Art & Culture
Dikra ramadanesque: Hassan Mediaf, une empreinte indélébile dans la mémoire du théâtre marocain
21/02/2026 - 10:04
Halima Aamir | Mohammed EL ASRILe deuxième épisode de la capsule "Dikra ramadanesque" rend hommage à l’artiste Hassan Mediaf, l’une des figures ayant laissé une empreinte indélébile dans la mémoire du drame et du théâtre marocains. Disparu le 30 janvier 2013, il a marqué l'histoire culturelle par une carrière s'étendant sur plusieurs décennies de création prolifique.
Cette capsule retrace son parcours, de ses premiers pas sur les planches à ses apparitions au cinéma et à la télévision, mettant en lumière son jeu réaliste et ses rôles ancrés dans l’imaginaire collectif. Elle confirme ainsi sa place de pilier de l’interprétation artistique sur la scène nationale.
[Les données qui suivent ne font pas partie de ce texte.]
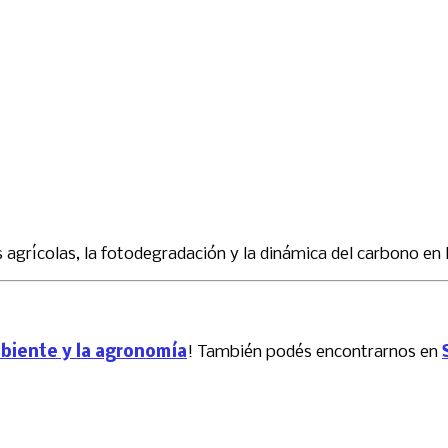
 agrícolas, la fotodegradación y la dinámica del carbono en
mbiente y la agronomía
! También podés encontrarnos en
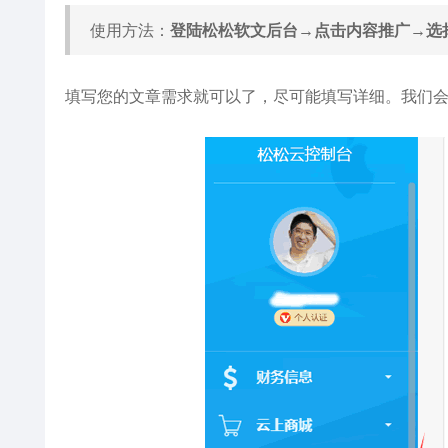
使用方法：
登陆松松软文后台→点击内容推广→选
填写您的文章需求就可以了，尽可能填写详细。我们会根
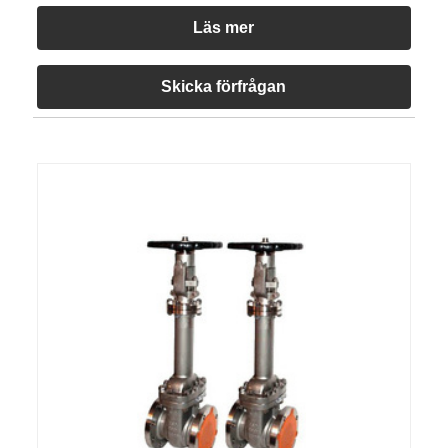
Läs mer
Skicka förfrågan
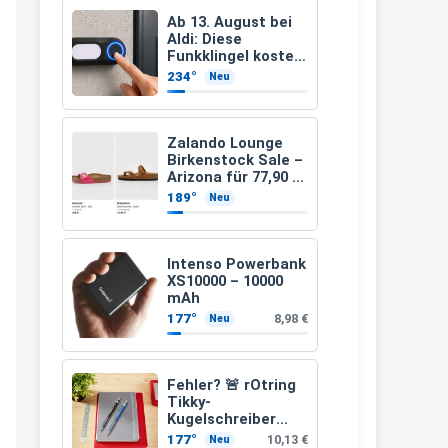
müsste schon stornieren und
Ab 13. August bei
Aldi: Diese
nochmal bestellen, da man
Funkklingel kostet
nur 3,49 Euro
Rabattcodes oder auch
234°
Neu
Geschenkgutscheine im
Warenkorb oder an der Kasse
Zalando Lounge
VOR dem Kauf einlösen kann.
Birkenstock Sale –
Arizona für 77,90 €
17:06
statt 120 €
189°
Neu
↩
Kerstin
Intenso Powerbank
XS10000 – 10000
Och siche den Gutschein
mAh
fürmeggelebaguetts
177°
8,98 €
Neu
21:36
↩
Fehler? 🚨 rOtring
Tikky-
Kerstin
Kugelschreiber
blaue Tinte
Meggle bagett Gutschein code
177°
10,13 €
Neu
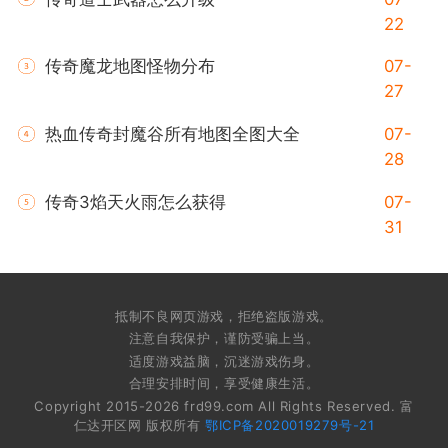
22
传奇魔龙地图怪物分布
07-
27
热血传奇封魔谷所有地图全图大全
07-
28
传奇3焰天火雨怎么获得
07-
31
抵制不良网页游戏，拒绝盗版游戏。
注意自我保护，谨防受骗上当。
适度游戏益脑，沉迷游戏伤身。
合理安排时间，享受健康生活。
Copyright 2015-2026 frd99.com All Rights Reserved. 富
仁达开区网 版权所有
鄂ICP备2020019279号-21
Un parcours forgé sur les planches
Né à Casablanca en 1957, Hassan Mediaf débute sa vie artistique au théâtre avec la troupe "Al Ourouba" en 1974, dans la pièce "Symphonie de la colère". Par la suite, il devient l’un des visages emblématiques du théâtre des années 80, participant à des œuvres majeures telles que "Barq Ma Teqchaâ"," Kosta Ya Watan" et "Jha fil Raha".
Entre grand écran et lucarne populaire
Son talent ne s’est pas limité au théâtre, mais s’est étendu au cinéma à travers des films comme "Ya rit" de Hassan Benjelloun, "Les Hommes Libres" d’Ismaël Ferroukhi, ainsi que "Les Portes du Paradis" et "Le Voleur de Rêves" de Hakim Noury.
Sur le petit écran, il s’est illustré dans diverses productions, notamment la série "Romana w Bartal", les sitcoms "Zayed Naqess" et "Khali Amara", ainsi que des téléfilms phares tels que "Douiba", "Souq N’ssa" et "Lkebch".
La force de l'authenticité
Hassan Mediaf était reconnu pour son amour profond du théâtre et son engagement pour le jeu d’acteur loin des projecteurs. Ses expressions faciales profondes et sa capacité d’interprétation naturelle en ont fait l’un des rares acteurs à marquer durablement le public, même sans appartenir aux têtes d’affiche habituelles.
Il s’est éteint le mercredi 30 janvier 2013 à Casablanca, à l’âge de 56 ans, laissant derrière lui un héritage artistique foisonnant qui demeure présent dans la mémoire du spectateur marocain.